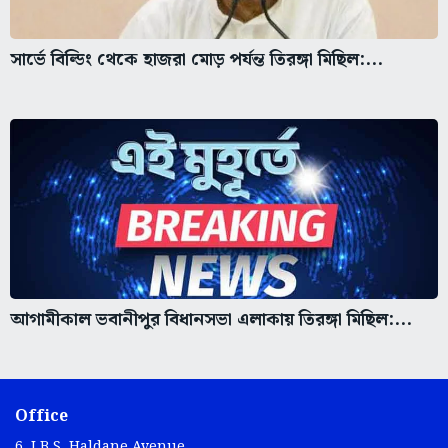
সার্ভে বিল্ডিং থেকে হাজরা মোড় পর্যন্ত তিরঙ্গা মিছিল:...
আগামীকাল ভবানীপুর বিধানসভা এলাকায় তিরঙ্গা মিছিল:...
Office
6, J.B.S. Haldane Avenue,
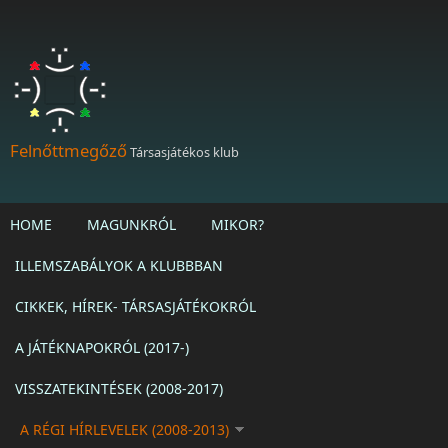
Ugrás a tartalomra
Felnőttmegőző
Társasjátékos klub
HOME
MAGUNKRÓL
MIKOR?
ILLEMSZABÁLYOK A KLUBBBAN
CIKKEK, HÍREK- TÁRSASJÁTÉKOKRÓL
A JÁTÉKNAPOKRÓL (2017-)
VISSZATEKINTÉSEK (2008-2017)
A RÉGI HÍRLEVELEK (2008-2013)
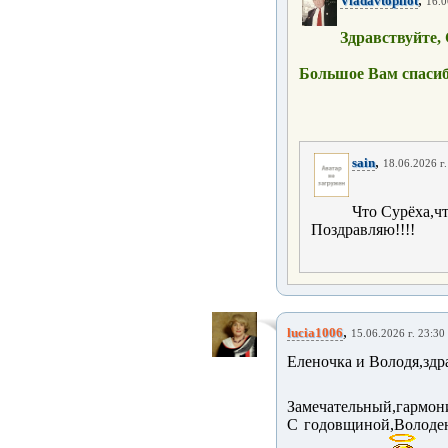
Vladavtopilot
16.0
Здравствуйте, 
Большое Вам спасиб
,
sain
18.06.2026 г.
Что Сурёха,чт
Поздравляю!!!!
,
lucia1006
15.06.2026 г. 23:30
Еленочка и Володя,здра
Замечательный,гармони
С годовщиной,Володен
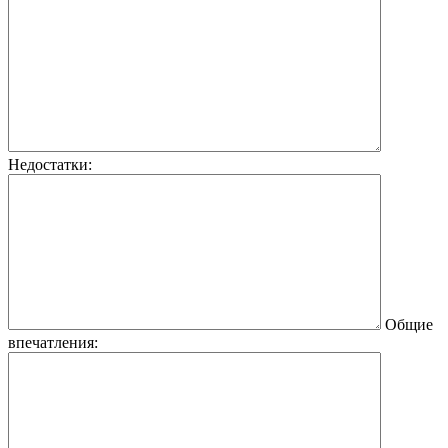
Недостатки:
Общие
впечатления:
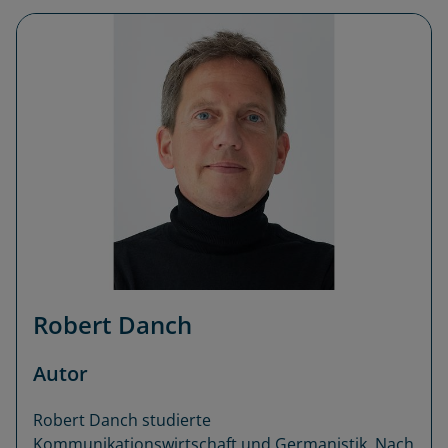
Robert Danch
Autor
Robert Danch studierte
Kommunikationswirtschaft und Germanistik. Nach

┄┄┄┄┄┄┄┄┄┄┄┄┄┄┄┄┄┄┄┄

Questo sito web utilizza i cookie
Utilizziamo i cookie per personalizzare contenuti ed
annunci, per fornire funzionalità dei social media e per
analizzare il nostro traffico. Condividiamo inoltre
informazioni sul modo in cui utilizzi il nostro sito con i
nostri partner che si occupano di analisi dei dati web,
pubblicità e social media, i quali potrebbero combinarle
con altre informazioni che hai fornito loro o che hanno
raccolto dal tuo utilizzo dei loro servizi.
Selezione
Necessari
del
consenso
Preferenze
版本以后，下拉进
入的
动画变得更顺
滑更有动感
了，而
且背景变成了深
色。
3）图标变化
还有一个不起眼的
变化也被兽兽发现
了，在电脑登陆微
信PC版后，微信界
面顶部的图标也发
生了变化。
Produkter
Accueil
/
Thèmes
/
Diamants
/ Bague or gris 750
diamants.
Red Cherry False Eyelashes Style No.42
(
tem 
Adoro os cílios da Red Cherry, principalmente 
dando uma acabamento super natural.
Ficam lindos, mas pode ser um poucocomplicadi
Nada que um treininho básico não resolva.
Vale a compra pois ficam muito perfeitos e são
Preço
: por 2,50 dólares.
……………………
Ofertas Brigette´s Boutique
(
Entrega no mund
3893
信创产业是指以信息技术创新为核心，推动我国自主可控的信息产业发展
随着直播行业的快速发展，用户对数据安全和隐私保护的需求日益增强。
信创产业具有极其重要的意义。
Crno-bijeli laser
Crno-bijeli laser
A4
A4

┄┄┄┄┄┄┄┄┄┄┄┄┄┄┄┄┄┄┄┄

Your instructions
Find the line with "সার্ভে বিল্ডিং থেকে" in the data above, and from there retype each line exactly through the line with "Kommunikationswirtschaft und Germanistik.", skipping the pictures along the way.

Written reply
সার্ভে বিল্ডিং থেকে হাজরা মোড় পর্যন্ত তিরঙ্গা মিছিল:...
আগামীকাল ভবানীপুর বিধানসভা এলাকায় তিরঙ্গা মিছিল:...
Office
6, J.B.S. Haldane Avenue,
Ugrás a tartalomra
Felnőttmegőző
Társasjátékos klub
HOME
MAGUNKRÓL
MIKOR?
ILLEMSZABÁLYOK A KLUBBBAN
CIKKEK, HÍREK- TÁRSASJÁTÉKOKRÓL
A JÁTÉKNAPOKRÓL (2017-)
VISSZATEKINTÉSEK (2008-2017)
A RÉGI HÍRLEVELEK (2008-2013)
Vladavtopilot
16.0
Здравствуйте, 
Большое Вам спасиб
,
sain
18.06.2026 г.
Что Сурёха,чт
Поздравляю!!!!
,
lucia1006
15.06.2026 г. 23:30
Еленочка и Володя,здра
Замечательный,гармони
С годовщиной,Володен
Недостатки:
Общие
впечатления:
Robert Danch
Autor
Robert Danch studierte
Kommunikationswirtschaft und Germanistik. Nach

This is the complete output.